TASK OBJECTIVE: Starting at the line that contains "Ähnliche Beiträge", write out each line through the end of the data below, exactly as it stands. Skip any pictures.

SOURCE MATERIAL:
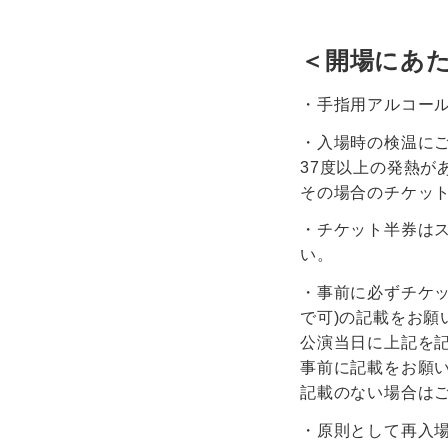
＜開場にあ
・手指用アルコー
・入場時の検温に
37度以上の発熱が
その場合のチケッ
・チケット半券は
い。
・事前に必ずチケッ
で可)の記載をお願
公演当日に上記を
事前に記載をお願
記載のない場合は
・原則として再入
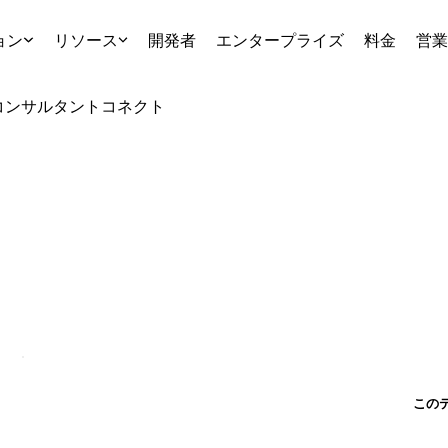
ョン
リソース
開発者
エンタープライズ
料金
営業
コンサルタント
コネクト
この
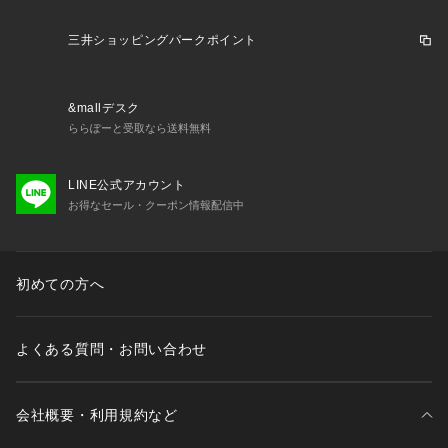
防水
日常生活用防水
三井ショッピングパークポイント
耐磁
あり
ケースサイ
厚さ：12.5mm
&mallデスク
ズ
横：41.8mm
ららぽーと受取なら送料無料
縦：48.4mm
重さ
132.0g
LINE公式アカウント
お得なセール・クーポン情報配信中
腕周り長さ
205mm
（最長）
初めての方へ
その他仕様
シースルーバック
スクリューバック
その他特徴
24時針つき
よくある質問・お問い合わせ
石数 24石
秒針停止機能
会社概要・利用規約など
保証
正規メーカー保証3年間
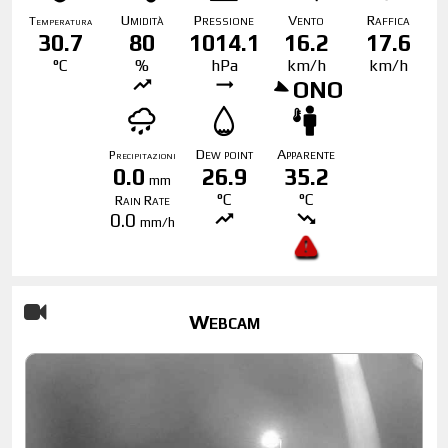
Umidità
Pressione
Vento
Raffica
Temperatura
30.7
80
1014.1
16.2
17.6
°C
%
hPa
km/h
km/h
ONO
Dew point
Apparente
Precipitazioni
0.0
26.9
35.2
mm
°C
°C
Rain Rate
0.0
mm/h
Webcam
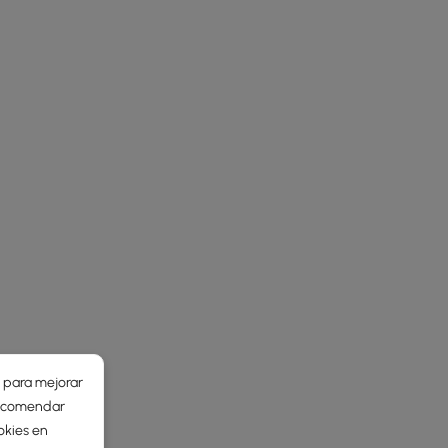
r para mejorar
 recomendar
okies en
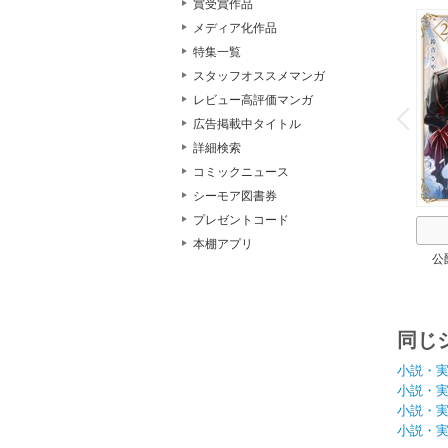
賞受賞作品
メディア化作品
特集一覧
スタッフオススメマンガ
o
レビュー高評価マンガ
v
P
r
e
i
u
広告掲載中タイトル
詳細検索
コミックニュース
シーモア図書券
プレゼントコード
本棚アプリ
公
同じ
小説・
小説・
小説・
小説・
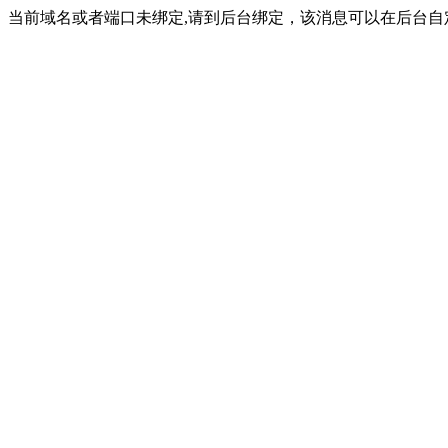
当前域名或者端口未绑定,请到后台绑定，该消息可以在后台自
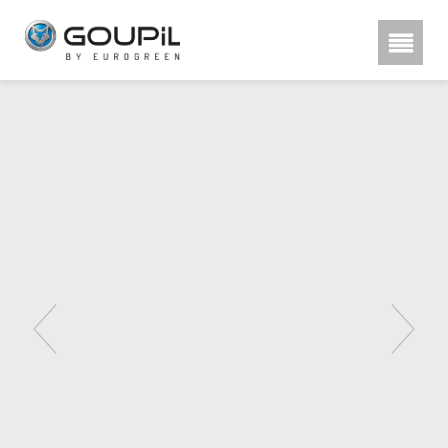
Hestra rukavice, poznu00e1te
rozdu00edl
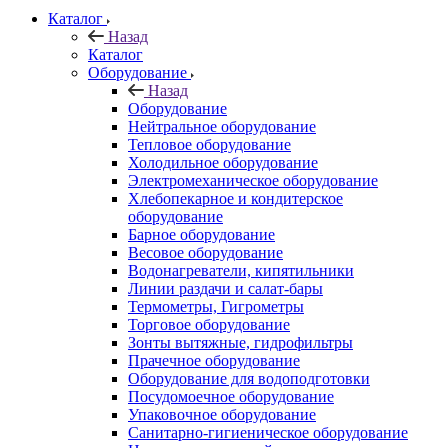
Каталог
Назад
Каталог
Оборудование
Назад
Оборудование
Нейтральное оборудование
Тепловое оборудование
Холодильное оборудование
Электромеханическое оборудование
Хлебопекарное и кондитерское
оборудование
Барное оборудование
Весовое оборудование
Водонагреватели, кипятильники
Линии раздачи и салат-бары
Термометры, Гигрометры
Торговое оборудование
Зонты вытяжные, гидрофильтры
Прачечное оборудование
Оборудование для водоподготовки
Посудомоечное оборудование
Упаковочное оборудование
Санитарно-гигиеническое оборудование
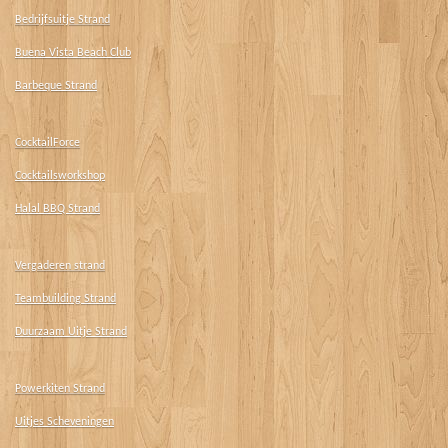
Bedrijfsuitje Strand
Buena Vista Beach Club
Barbeque Strand
CocktailForce
Cocktailsworkshop
Halal BBQ Strand
Vergaderen strand
Teambuilding Strand
Duurzaam Uitje Strand
Powerkiten Strand
Uitjes Scheveningen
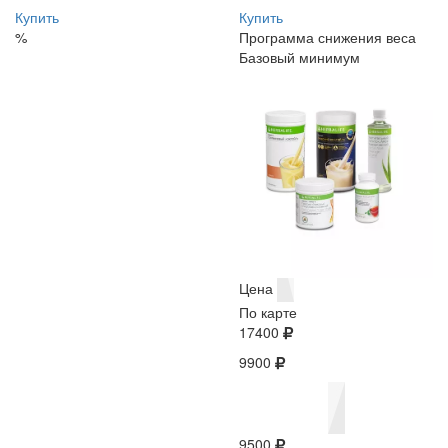
Купить
Купить
%
Программа снижения веса
Базовый минимум
Цена
По карте
17400
9900
9500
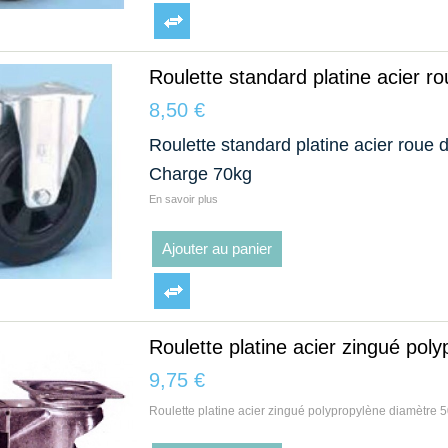
Roulette standard platine acier r
8,50 €
Roulette standard platine acier roue 
Charge 70kg
En savoir plus
Ajouter au panier
Roulette platine acier zingué poly
9,75 €
Roulette platine acier zingué polypropylène diamètre 5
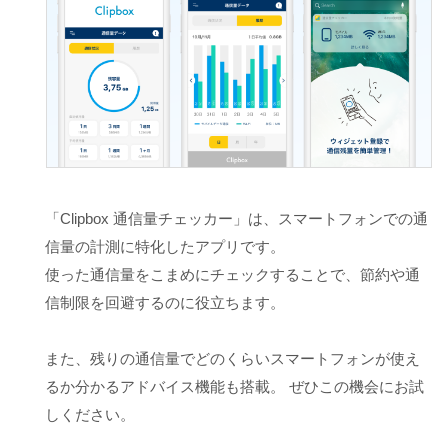
「Clipbox 通信量チェッカー」は、スマートフォンでの通
信量の計測に特化したアプリです。
使った通信量をこまめにチェックすることで、節約や通
信制限を回避するのに役立ちます。
また、残りの通信量でどのくらいスマートフォンが使え
るか分かるアドバイス機能も搭載。 ぜひこの機会にお試
しください。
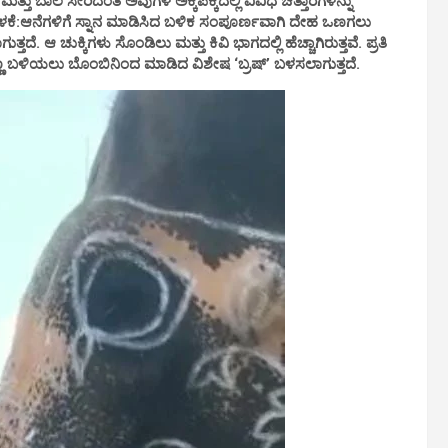
ತ್ತು ಬಾಲ ಸೇರಿದಂತೆ ಅವುಗಳ ಅಕ್ಕಪಕ್ಕದಲ್ಲಿ ವಿವಿಧ ಚಿತ್ತಾರಗಳನ್ನು
 ಬಳಕೆ:ಆನೆಗಳಿಗೆ ಸ್ನಾನ ಮಾಡಿಸಿದ ಬಳಿಕ ಸಂಪೂರ್ಣವಾಗಿ ದೇಹ ಒಣಗಲು
ದೆ. ಆ ಚುಕ್ಕಿಗಳು ಸೊಂಡಿಲು ಮತ್ತು ಕಿವಿ ಭಾಗದಲ್ಲಿ ಹೆಚ್ಚಾಗಿರುತ್ತವೆ. ಪ್ರತಿ
. ಬಣ್ಣ ಬಳಿಯಲು ಬೊಂಬಿನಿಂದ ಮಾಡಿದ ವಿಶೇಷ ‘ಬ್ರಷ್’ ಬಳಸಲಾಗುತ್ತದೆ.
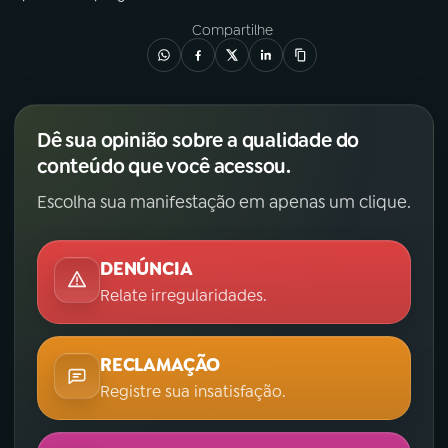
Compartilhe
Dê sua opinião sobre a qualidade do
conteúdo que você acessou.
Escolha sua manifestação em apenas um clique.
DENÚNCIA
Relate irregularidades.
RECLAMAÇÃO
Registre sua insatisfação.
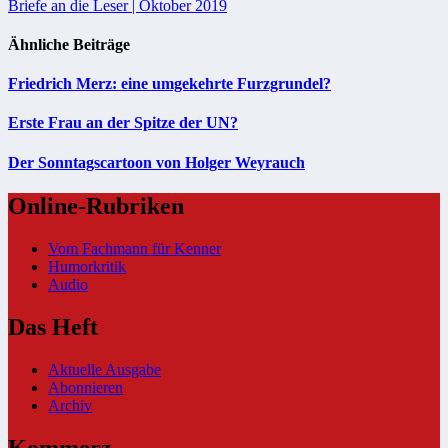
Briefe an die Leser | Oktober 2019
Ähnliche Beiträge
Friedrich Merz: eine umgekehrte Furzgrundel?
Erste Frau an der Spitze der UN?
Der Sonntagscartoon von Holger Weyrauch
Online-Rubriken
Vom Fachmann für Kenner
Humorkritik
Audio
Das Heft
Aktuelle Ausgabe
Abonnieren
Archiv
Kommerz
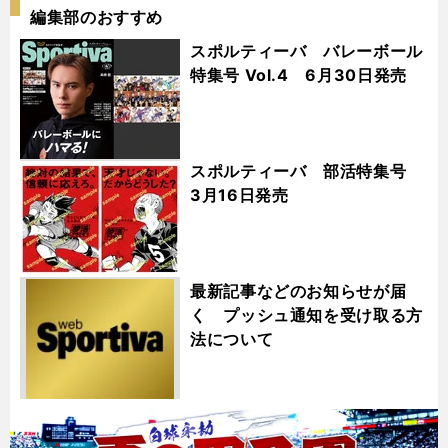
編集部のおすすめ
スポルティーバ バレーボール
特集号 Vol.4 6月30日発売
スポルティーバ 部活特集号
3月16日発売
最新記事などのお知らせが届
く プッシュ通知を受け取る方
法について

SOLUTION TO THIS TASK:
Ähnliche Beiträge
Friedrich Merz: eine umgekehrte Furzgrundel?
Erste Frau an der Spitze der UN?
Der Sonntagscartoon von Holger Weyrauch
Online-Rubriken
Vom Fachmann für Kenner
Humorkritik
Audio
Das Heft
Aktuelle Ausgabe
Abonnieren
Archiv
Kommerz
編集部のおすすめ
スポルティーバ バレーボール
特集号 Vol.4 6月30日発売
スポルティーバ 部活特集号
3月16日発売
最新記事などのお知らせが届
く プッシュ通知を受け取る方
法について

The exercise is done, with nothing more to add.